Collected data:
---+---

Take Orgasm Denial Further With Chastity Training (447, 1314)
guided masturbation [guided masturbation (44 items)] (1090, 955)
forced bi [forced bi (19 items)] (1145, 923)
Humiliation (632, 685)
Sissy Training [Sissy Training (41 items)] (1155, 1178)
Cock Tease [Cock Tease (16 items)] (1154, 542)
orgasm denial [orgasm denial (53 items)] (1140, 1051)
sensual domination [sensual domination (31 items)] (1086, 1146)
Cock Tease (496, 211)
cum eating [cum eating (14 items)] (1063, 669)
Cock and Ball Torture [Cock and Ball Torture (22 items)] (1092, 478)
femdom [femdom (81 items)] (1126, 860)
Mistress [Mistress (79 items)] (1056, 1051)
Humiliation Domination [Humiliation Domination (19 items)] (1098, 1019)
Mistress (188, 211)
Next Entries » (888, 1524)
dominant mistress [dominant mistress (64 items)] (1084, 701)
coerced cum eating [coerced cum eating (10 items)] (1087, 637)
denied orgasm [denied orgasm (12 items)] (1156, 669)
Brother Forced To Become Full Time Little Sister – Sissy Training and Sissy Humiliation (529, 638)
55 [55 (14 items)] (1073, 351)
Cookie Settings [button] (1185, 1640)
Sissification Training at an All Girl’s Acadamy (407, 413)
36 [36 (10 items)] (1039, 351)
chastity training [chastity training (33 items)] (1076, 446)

---+---

Action item: Reproduce every entry exactly, with nothing added or dropped.

Solution to this exercise:
Take Orgasm Denial Further With Chastity Training (447, 1314)
guided masturbation [guided masturbation (44 items)] (1090, 955)
forced bi [forced bi (19 items)] (1145, 923)
Humiliation (632, 685)
Sissy Training [Sissy Training (41 items)] (1155, 1178)
Cock Tease [Cock Tease (16 items)] (1154, 542)
orgasm denial [orgasm denial (53 items)] (1140, 1051)
sensual domination [sensual domination (31 items)] (1086, 1146)
Cock Tease (496, 211)
cum eating [cum eating (14 items)] (1063, 669)
Cock and Ball Torture [Cock and Ball Torture (22 items)] (1092, 478)
femdom [femdom (81 items)] (1126, 860)
Mistress [Mistress (79 items)] (1056, 1051)
Humiliation Domination [Humiliation Domination (19 items)] (1098, 1019)
Mistress (188, 211)
Next Entries » (888, 1524)
dominant mistress [dominant mistress (64 items)] (1084, 701)
coerced cum eating [coerced cum eating (10 items)] (1087, 637)
denied orgasm [denied orgasm (12 items)] (1156, 669)
Brother Forced To Become Full Time Little Sister – Sissy Training and Sissy Humiliation (529, 638)
55 [55 (14 items)] (1073, 351)
Cookie Settings [button] (1185, 1640)
Sissification Training at an All Girl’s Acadamy (407, 413)
36 [36 (10 items)] (1039, 351)
chastity training [chastity training (33 items)] (1076, 446)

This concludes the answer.